[DATA SECTION]
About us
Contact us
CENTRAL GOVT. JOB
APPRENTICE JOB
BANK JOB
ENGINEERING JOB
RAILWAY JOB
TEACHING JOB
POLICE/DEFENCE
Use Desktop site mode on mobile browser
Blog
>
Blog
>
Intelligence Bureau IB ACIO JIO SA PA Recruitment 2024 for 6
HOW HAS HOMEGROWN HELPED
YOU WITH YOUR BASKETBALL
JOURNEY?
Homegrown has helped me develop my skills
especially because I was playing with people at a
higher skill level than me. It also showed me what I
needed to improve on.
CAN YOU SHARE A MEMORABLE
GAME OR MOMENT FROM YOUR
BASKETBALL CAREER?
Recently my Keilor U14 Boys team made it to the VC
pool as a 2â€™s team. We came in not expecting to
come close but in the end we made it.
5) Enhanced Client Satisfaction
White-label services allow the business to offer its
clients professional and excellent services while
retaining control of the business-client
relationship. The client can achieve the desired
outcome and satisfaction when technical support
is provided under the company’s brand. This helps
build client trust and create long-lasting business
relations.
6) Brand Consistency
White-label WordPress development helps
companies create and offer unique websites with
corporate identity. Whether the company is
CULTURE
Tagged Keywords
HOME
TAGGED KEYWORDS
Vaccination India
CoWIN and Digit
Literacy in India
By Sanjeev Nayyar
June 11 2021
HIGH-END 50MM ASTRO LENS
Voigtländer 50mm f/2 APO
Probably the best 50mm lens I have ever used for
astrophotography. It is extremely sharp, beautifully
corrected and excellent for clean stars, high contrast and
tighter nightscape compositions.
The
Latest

--

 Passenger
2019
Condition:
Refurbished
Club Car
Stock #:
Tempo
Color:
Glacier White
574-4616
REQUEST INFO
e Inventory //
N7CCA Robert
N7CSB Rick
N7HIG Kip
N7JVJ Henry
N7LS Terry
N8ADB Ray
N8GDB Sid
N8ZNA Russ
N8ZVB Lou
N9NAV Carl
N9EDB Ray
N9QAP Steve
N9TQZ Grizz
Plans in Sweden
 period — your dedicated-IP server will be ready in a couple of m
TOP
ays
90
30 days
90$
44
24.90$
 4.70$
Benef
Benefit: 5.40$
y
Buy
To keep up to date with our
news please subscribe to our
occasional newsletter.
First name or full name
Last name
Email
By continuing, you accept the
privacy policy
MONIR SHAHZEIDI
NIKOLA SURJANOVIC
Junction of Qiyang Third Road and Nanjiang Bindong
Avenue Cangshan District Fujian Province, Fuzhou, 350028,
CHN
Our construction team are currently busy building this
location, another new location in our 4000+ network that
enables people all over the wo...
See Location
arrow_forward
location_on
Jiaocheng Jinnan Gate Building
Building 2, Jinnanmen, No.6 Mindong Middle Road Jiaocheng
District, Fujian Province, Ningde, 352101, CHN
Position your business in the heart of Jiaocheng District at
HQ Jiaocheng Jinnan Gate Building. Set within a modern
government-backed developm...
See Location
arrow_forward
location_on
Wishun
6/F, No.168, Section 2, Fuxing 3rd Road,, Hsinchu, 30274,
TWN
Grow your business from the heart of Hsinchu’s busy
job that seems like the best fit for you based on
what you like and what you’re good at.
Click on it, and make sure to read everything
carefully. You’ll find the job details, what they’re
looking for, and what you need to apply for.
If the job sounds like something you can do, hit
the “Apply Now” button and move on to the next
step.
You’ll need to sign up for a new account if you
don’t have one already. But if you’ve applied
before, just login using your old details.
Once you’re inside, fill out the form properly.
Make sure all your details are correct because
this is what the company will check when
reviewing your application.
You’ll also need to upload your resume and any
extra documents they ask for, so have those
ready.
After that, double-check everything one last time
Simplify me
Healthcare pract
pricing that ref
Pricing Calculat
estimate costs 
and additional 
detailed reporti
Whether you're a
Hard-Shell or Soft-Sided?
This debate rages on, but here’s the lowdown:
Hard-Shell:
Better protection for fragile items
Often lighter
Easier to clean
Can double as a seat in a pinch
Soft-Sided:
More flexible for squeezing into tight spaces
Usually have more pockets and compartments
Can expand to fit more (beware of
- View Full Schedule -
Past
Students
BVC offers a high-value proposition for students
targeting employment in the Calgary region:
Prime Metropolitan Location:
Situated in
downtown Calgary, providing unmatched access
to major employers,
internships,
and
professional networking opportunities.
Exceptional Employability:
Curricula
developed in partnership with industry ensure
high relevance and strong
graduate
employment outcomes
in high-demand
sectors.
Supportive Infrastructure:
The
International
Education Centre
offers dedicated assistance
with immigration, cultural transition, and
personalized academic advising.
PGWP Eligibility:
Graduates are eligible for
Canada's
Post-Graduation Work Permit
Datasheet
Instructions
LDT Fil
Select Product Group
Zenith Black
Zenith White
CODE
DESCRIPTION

[WHAT TO WORK ON] Read the records above. Show each line that has the string "clean".

[ANSWER TO THIS PROBLEM]
corrected and excellent for clean stars, high contrast and
Easier to clean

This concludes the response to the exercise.